PROBLEM TO WORK ON: Print every record below exactly, minus the pictures.

Collected data

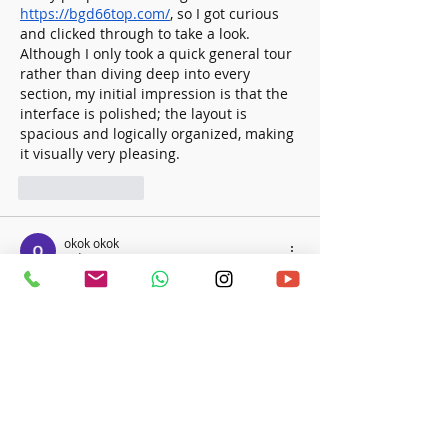
https://bgd66top.com/
, so I got curious 
and clicked through to take a look. 
Although I only took a quick general tour 
rather than diving deep into every 
section, my initial impression is that the 
interface is polished; the layout is 
spacious and logically organized, making 
it visually very pleasing.
Like
Reply
okok okok
2 days ago
Khi đọc các bài giới thiệu nền tảng giải 
trí, tôi thường thích những bài viết ngắn 
gọn để có thể xem nhanh trên điện 
thoại. Bài viết này có bố cục khá dễ theo 
dõi khi phần nhắc đến
on68.casino
 được 
đặt ở giữa nội dung. Điều đó giúp mạch 
bài trở nên tự nhiên hơn và không tạo 
cảm giác quảng cáo quá sớm. Nội dung 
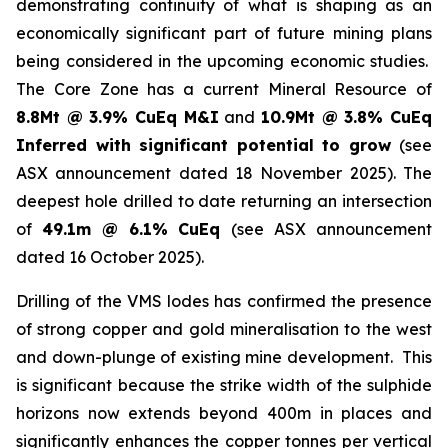
demonstrating continuity of what is shaping as an
economically significant part of future mining plans
being considered in the upcoming economic studies.
The Core Zone has a current Mineral Resource of
8.8Mt @ 3.9% CuEq M&I
and
10.9Mt @ 3.8% CuEq
Inferred with significant potential to grow
(see
ASX announcement dated 18 November 2025). The
deepest hole drilled to date returning an intersection
of
49.1m @ 6.1% CuEq
(see ASX announcement
dated 16 October 2025).
Drilling of the VMS lodes has confirmed the presence
of strong copper and gold mineralisation to the west
and down-plunge of existing mine development. This
is significant because the strike width of the sulphide
horizons now extends beyond 400m in places and
significantly enhances the copper tonnes per vertical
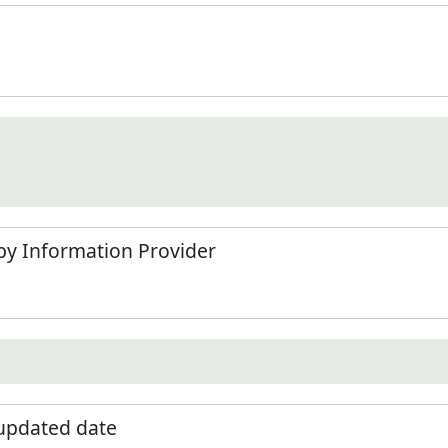
by Information Provider
 updated date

SOLUTION TO THIS EXERCISE:
https://bgd66top.com/
, so I got curious 
and clicked through to take a look. 
Although I only took a quick general tour 
rather than diving deep into every 
section, my initial impression is that the 
interface is polished; the layout is 
spacious and logically organized, making 
it visually very pleasing.
Like
Reply
okok okok
2 days ago
Khi đọc các bài giới thiệu nền tảng giải 
trí, tôi thường thích những bài viết ngắn 
gọn để có thể xem nhanh trên điện 
thoại. Bài viết này có bố cục khá dễ theo 
dõi khi phần nhắc đến
on68.casino
 được 
đặt ở giữa nội dung. Điều đó giúp mạch 
bài trở nên tự nhiên hơn và không tạo 
cảm giác quảng cáo quá sớm. Nội dung 
demonstrating continuity of what is shaping as an
economically significant part of future mining plans
being considered in the upcoming economic studies.
The Core Zone has a current Mineral Resource of
8.8Mt @ 3.9% CuEq M&I
and
10.9Mt @ 3.8% CuEq
Inferred with significant potential to grow
(see
ASX announcement dated 18 November 2025). The
deepest hole drilled to date returning an intersection
of
49.1m @ 6.1% CuEq
(see ASX announcement
dated 16 October 2025).
Drilling of the VMS lodes has confirmed the presence
of strong copper and gold mineralisation to the west
and down-plunge of existing mine development. This
is significant because the strike width of the sulphide
horizons now extends beyond 400m in places and
significantly enhances the copper tonnes per vertical
by Information Provider
 updated date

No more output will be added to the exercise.